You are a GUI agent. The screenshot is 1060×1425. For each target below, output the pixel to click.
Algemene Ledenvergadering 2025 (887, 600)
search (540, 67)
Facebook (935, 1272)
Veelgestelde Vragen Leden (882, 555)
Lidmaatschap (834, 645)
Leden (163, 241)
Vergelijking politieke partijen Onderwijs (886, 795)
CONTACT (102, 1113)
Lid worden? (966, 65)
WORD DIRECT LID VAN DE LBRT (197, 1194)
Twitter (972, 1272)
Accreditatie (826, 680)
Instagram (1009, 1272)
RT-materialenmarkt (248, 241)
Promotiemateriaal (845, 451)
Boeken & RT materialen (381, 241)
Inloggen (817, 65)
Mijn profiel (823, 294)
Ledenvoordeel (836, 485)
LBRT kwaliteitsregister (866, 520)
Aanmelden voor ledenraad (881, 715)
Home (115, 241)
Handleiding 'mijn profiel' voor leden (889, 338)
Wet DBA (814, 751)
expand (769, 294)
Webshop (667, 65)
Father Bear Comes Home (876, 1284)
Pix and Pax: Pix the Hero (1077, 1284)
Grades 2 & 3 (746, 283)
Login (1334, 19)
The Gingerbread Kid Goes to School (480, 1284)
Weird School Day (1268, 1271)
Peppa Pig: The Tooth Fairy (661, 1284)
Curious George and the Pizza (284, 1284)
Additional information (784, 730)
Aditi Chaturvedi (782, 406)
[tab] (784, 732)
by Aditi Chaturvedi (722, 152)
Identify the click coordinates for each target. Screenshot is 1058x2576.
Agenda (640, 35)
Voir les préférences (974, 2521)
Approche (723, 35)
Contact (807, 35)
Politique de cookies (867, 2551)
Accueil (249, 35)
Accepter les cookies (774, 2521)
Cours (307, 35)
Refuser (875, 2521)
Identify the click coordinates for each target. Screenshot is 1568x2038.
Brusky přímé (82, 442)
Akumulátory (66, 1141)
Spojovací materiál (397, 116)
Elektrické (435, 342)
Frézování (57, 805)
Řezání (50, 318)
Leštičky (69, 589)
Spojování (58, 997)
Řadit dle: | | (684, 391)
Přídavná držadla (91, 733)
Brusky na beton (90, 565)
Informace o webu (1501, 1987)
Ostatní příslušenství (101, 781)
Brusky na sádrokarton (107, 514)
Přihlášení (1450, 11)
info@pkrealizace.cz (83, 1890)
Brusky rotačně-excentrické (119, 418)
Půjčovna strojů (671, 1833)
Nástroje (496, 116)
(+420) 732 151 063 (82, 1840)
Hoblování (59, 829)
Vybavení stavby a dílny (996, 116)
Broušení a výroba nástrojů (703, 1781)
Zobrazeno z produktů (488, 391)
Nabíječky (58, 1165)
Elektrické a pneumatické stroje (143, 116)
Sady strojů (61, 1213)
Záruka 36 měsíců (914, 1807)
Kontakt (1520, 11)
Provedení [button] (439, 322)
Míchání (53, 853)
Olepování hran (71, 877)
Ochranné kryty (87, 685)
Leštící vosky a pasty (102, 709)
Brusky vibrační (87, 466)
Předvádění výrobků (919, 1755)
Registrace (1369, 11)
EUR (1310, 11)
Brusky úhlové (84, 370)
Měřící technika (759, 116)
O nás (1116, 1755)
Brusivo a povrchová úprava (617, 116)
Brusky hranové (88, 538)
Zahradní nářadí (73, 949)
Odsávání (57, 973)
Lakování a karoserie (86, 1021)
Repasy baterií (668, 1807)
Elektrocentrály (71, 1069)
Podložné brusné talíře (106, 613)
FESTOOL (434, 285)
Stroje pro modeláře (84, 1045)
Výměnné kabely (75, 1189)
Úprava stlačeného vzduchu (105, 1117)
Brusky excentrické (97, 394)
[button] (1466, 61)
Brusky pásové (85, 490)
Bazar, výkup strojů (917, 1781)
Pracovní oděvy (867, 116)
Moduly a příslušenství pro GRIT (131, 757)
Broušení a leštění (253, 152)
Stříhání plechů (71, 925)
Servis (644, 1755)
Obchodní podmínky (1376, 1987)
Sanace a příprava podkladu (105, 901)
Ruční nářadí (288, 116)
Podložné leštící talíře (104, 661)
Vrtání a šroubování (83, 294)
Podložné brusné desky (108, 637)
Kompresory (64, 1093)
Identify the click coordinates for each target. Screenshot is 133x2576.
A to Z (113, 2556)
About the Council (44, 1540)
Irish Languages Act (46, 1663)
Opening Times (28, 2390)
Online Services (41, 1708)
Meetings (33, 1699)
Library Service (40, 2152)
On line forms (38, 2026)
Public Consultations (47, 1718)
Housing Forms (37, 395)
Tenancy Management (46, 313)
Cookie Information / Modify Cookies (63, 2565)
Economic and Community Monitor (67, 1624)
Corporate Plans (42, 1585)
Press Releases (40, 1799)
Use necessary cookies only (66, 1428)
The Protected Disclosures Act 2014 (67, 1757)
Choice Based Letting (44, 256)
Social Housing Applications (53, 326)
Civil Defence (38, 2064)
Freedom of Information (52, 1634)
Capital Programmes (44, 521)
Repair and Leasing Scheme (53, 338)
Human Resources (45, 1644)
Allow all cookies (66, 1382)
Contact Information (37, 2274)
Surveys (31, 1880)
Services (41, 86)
__________________________________________________
• EXERCISE DETAILS
Taking the entries above, write out exactly each line from the one holding "Brusky excentrické (97, 394)" to the one holding "Ruční nářadí (288, 116)", both included, and stop there.

• FINAL ANSWER
Brusky excentrické (97, 394)
[button] (1466, 61)
Brusky pásové (85, 490)
Bazar, výkup strojů (917, 1781)
Pracovní oděvy (867, 116)
Moduly a příslušenství pro GRIT (131, 757)
Broušení a leštění (253, 152)
Stříhání plechů (71, 925)
Servis (644, 1755)
Obchodní podmínky (1376, 1987)
Sanace a příprava podkladu (105, 901)
Ruční nářadí (288, 116)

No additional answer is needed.